• [INFORMATION]

☆ ☆ ☆

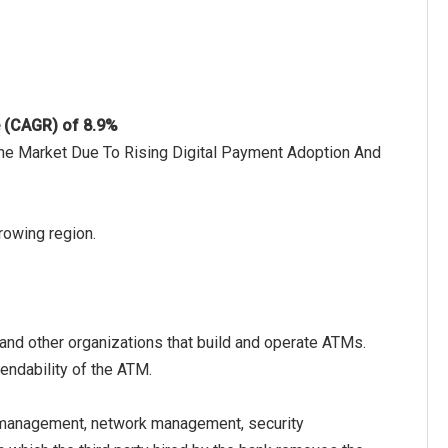
e (CAGR) of 8.9%
 The Market Due To Rising Digital Payment Adoption And
rowing region.
and other organizations that build and operate ATMs.
pendability of the ATM.
management, network management, security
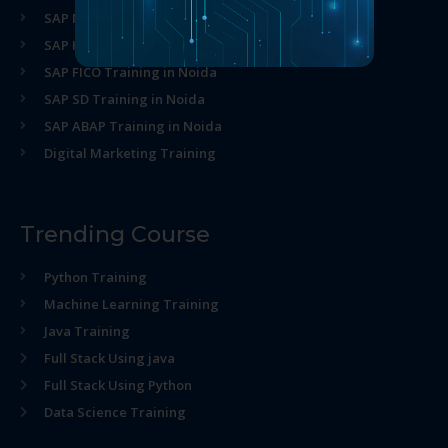
SAP MM Training in Noida
SAP HR Training in Noida
SAP FICO Training in Noida
SAP SD Training in Noida
SAP ABAP Training in Noida
Digital Marketing Training
Trending Course
Python Training
Machine Learning Training
Java Training
Full Stack Using java
Full Stack Using Python
Data Science Training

☆ ☆ ☆

Your task is to repeat the opening line of the entries above and each line after it, ending with the line that has "Digital Marketing Training". Do not include the pictures.

e (CAGR) of 8.9%
 The Market Due To Rising Digital Payment Adoption And
rowing region.
and other organizations that build and operate ATMs.
pendability of the ATM.
management, network management, security
SAP MM Training in Noida
SAP HR Training in Noida
SAP FICO Training in Noida
SAP SD Training in Noida
SAP ABAP Training in Noida
Digital Marketing Training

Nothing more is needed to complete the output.